Stored data entries
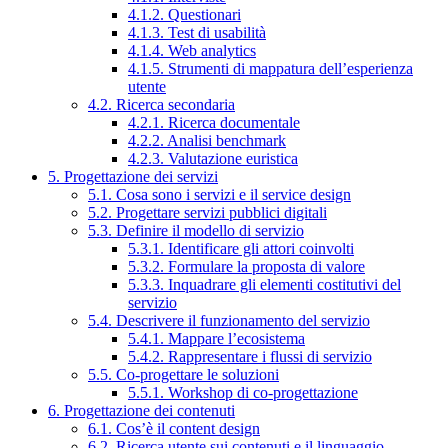
4.1.2. Questionari
4.1.3. Test di usabilità
4.1.4. Web analytics
4.1.5. Strumenti di mappatura dell’esperienza
utente
4.2. Ricerca secondaria
4.2.1. Ricerca documentale
4.2.2. Analisi benchmark
4.2.3. Valutazione euristica
5. Progettazione dei servizi
5.1. Cosa sono i servizi e il service design
5.2. Progettare servizi pubblici digitali
5.3. Definire il modello di servizio
5.3.1. Identificare gli attori coinvolti
5.3.2. Formulare la proposta di valore
5.3.3. Inquadrare gli elementi costitutivi del
servizio
5.4. Descrivere il funzionamento del servizio
5.4.1. Mappare l’ecosistema
5.4.2. Rappresentare i flussi di servizio
5.5. Co-progettare le soluzioni
5.5.1. Workshop di co-progettazione
6. Progettazione dei contenuti
6.1. Cos’è il content design
6.2. Ricerca utente sui contenuti e il linguaggio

*Exercise objective*: Show the lines where the word "contenuti" appears in the entries.

*Response box*:
6. Progettazione dei contenuti
6.2. Ricerca utente sui contenuti e il linguaggio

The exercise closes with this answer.